To build a comprehensive application security testing strategy, organizations can implement the following:
- Integrating AI SAST Early: An Organization must integrate the AI SAST tools like QINA Clarity early in the CI/CD pipeline and developers’ workflow. It enables developers for early detection and remediation of vulnerabilities in the codebase. The real-time feedback in the IDE with risk-based prioritisation directs the team to solve the security threats with high severity. SCA can be integrated with AI SAST to automate all the scanning of code changes and block the complete build if a vulnerability is detected.
- Automating AI DAST in Staging Environment: After integrating the AI SAST, it is time to integrate the AI DAST in the staging environment. It would automate the application security testing types scan and provide information regarding runtime exploits, configuration errors, or other vulnerabilities. It also serves as the final scan before the application is deployed.
- Correlating Security Findings: There are platforms that help in integrating the scan output of both AI SAST and AI DAST and correlate the findings. Correlating will help in prioritising the findings and provide a more accurate outcome of the vulnerability. Although tools like QINA Clarity AI already provide intelligently prioritised security alerts to developers. AI SAST results can be used for enriching AI DAST to help developers easily identify any nuanced vulnerabilities. On the other hand, AI DAST results can be utilised to strategize AI SAST scans and identify vulnerabilities that are exploitable in the runtime environment.

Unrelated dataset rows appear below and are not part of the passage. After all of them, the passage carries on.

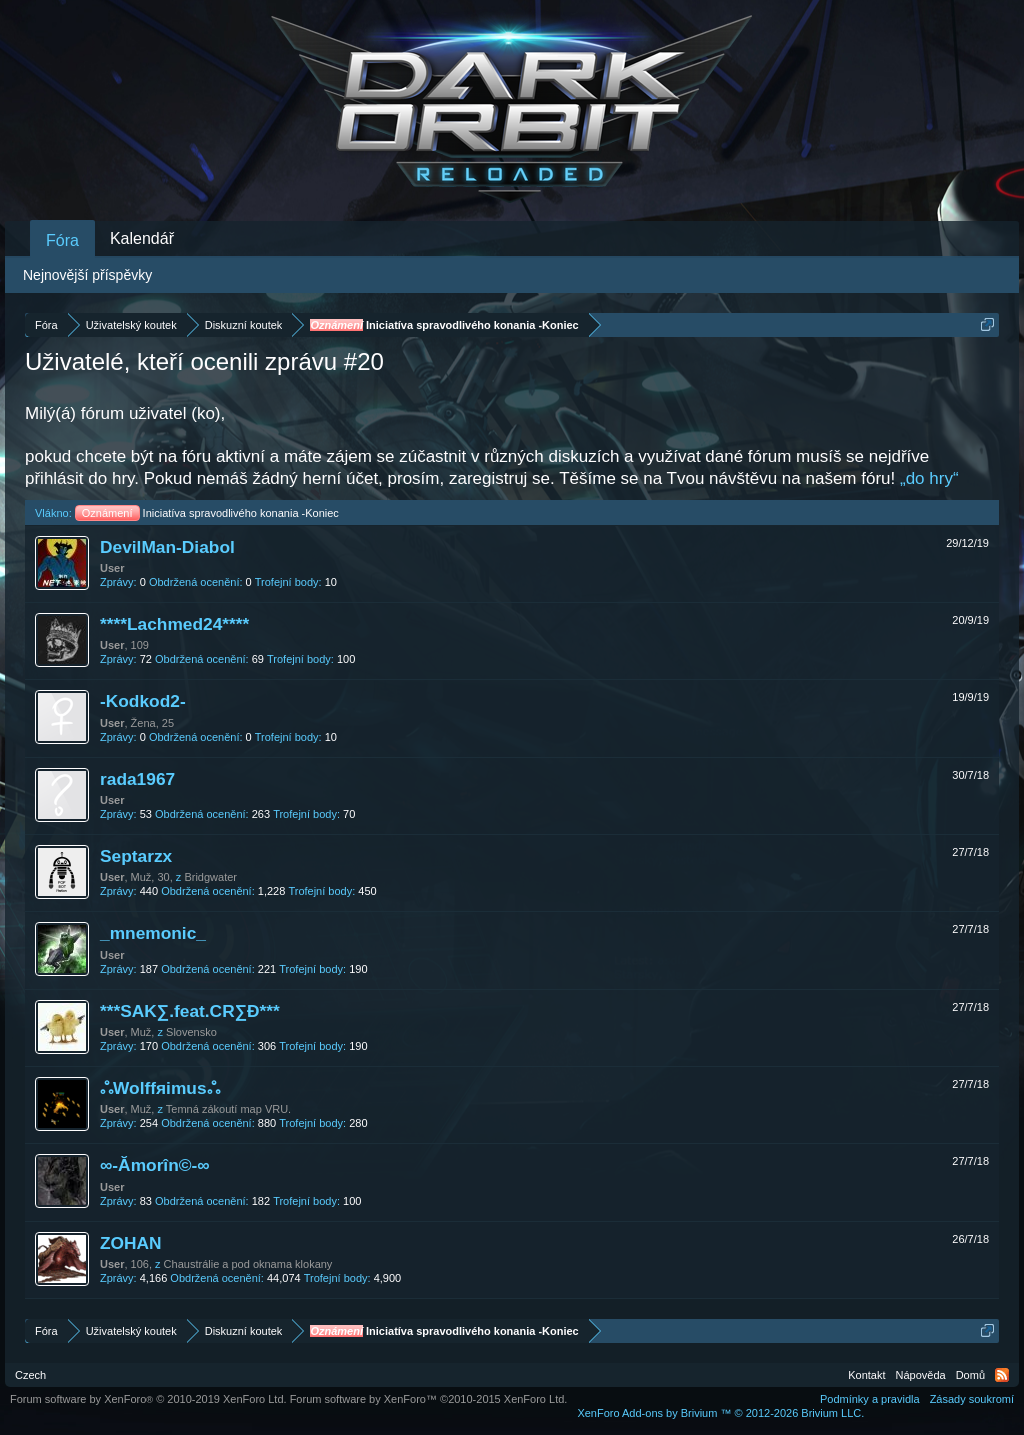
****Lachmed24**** (174, 624)
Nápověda (921, 1375)
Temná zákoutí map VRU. (228, 1109)
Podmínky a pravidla (870, 1399)
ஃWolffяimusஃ (160, 1088)
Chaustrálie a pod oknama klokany (248, 1264)
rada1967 (137, 779)
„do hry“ (929, 478)
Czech (30, 1375)
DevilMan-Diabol (167, 547)
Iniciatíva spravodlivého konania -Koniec (207, 513)
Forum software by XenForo (148, 1399)
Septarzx (136, 856)
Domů (970, 1375)
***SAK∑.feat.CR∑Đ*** (190, 1011)
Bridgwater (210, 877)
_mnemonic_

- Continuous Monitoring in Production: A continuous AI DAST scan should be implemented in the production environment to identify any new vulnerabilities that may occur due to changes in the environment. The product environment should be continuously scanned and monitored for exposed APIs or vulnerable endpoints.
Conclusion: A Combined Approach
In the AI-based SAST vs DAST comparison, both tools aren’t foes; rather, they are complementary scanning tools with specific vital roles in application security. These application security testing types are primary pillars of a modern AppSec strategy that organizations need to use in different stages of the SDLC. Embracing a comprehensive strategy with AI SAST, providing deep code analysis, and AI DAST, providing a real-world attacker’s view, an organization can build a robust security guardrail.
DevSec teams should go beyond the comparison of AI-based dynamic vs static analysis and orchestrate them together in their modern application security testing strategy. They are indispensable testing tools that, upon integration in the DevSecOps pipeline, can help in building a robust defense.